27 fevereiro 2006

 

A propósito do termo do mandato presidencial, uma nota sobre processo criminal e intervenção política

A propósito do fim do exercício do presidente Jorge Sampaio, Guilherme da Fonseca analisou criticamente a actuação presidencial, nomeadamente, por força dos «episódios do chamado “Envelope 9”» e do «silêncio [...] acerca do “assalto” à redacção de um jornal diário».
Sem desenvolver o tema parece-me que a existência de um elemento comum aos dois eventos, e consequente conexão, não deve iludir uma autonomia jurídico-política entre os mesmos. Pelo que o quadro para uma intervenção presidencial altera-se radicalmente por força disso mesmo.

Se o pedido de esclarecimentos do Presidente da República, tal como a audição na Assembleia da República, decorre da dimensão política do cargo de Procurador-Geral da República (entenda-se ou não que a interrupção do mandato deste corresponde a um «impeachment», a uma ordinária decisão política ou a uma categoria intermédia), já a abertura e desenvolvimento de um concreto processo crime é (deve ser) marcado pelos estritos fins do processo penal. E aí é fundamental preservar a autonomia do sistema judiciário incompatível com ordens, instruções ou solicitações do poder político, competindo o controlo jurídico-constitucional em última instância ao Tribunal Constitucional.

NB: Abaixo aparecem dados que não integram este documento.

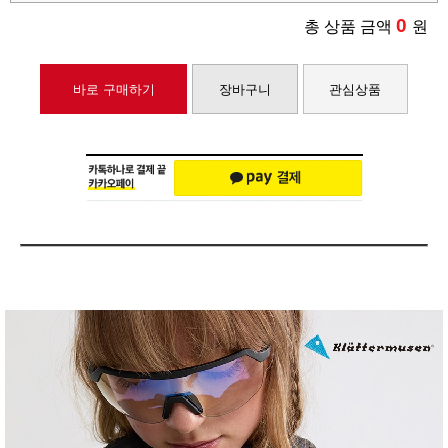
0
총 상품 금액
원
바로 구매하기
장바구니
관심상품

Já a percepção, claramente maioritária na opinião publicada, de que as buscas ao jornal 24 horas e à residência de um jornalista mais não são do que «rusgas» ou «assaltos» violadores do segredo de jornalista e da liberdade de informação suscita outros problemas. O que se me apresenta como perturbador não é sequer a generalização de tais juízos críticos sobre um processo concreto ou determinados actores judiciários conhecidos do público e que estão nas más graças de quem opina, mas o pressuposto de base de que os magistrados intervenientes (que a maioria dos comentadores, tal como este «blogger», desconhece quem sejam) actuam de forma ilegal, violadora da Constituição, movidos por estrito desejo de vingança ou intimidação. O que tem subjacente um juízo global sobre a organização judiciária e seus agentes.

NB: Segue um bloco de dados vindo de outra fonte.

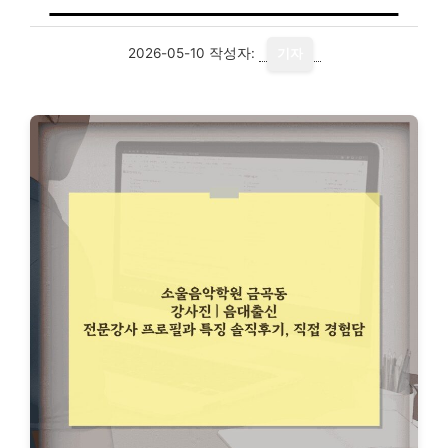
2026-05-10
작성자:
기자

E aqui parece-me que é difícil deixar de pensar que este clima pode ter um considerável potencial intimidatório não dos visados pelas intervenções judiciárias mas das autoridades judiciárias (com paralelismo com o que se passará noutras paragens, mas com a agravante de se operar num Estado de instituições particularmente desprestigiadas). Ou, noutro tom, se felizmente as magistraturas não beneficiam de uma autoritária presunção de infalibilidade (embora continue a parecer-me que é importante definir também em abstracto e não à luz das estritas conveniências imediatas os limites das «verdades processuais»), a generalização de um princípio de desconfiança é muito problemático para o Estado de direito. E se é esse o ponto a que se chegou (ou a onde se quer chegar) é importante começar a pensar numa alternativa (a este modelo e/ou a estes agentes) em termos de sistema constitucional, pois um vazio judiciário de certo que não é desejável para uma réstea de interesse público.

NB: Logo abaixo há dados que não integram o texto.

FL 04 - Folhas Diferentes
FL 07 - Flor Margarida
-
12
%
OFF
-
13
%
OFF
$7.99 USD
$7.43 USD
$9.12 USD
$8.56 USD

O mandato presidencial de Jorge Sampaio terá sido marcado por uma tentativa de acção (independentemente da avaliação que se faça sobre o mérito da mesma) ainda no quadro procedimental da Constituição, o que obviamente colide com perspectivas mais substancialistas (sejam de esquerda ou de direita), que não se acomodam a tais limitações formais e que não lhe perdoam tal «estrangeirismo» tão pouco adaptado às «nossas tradições».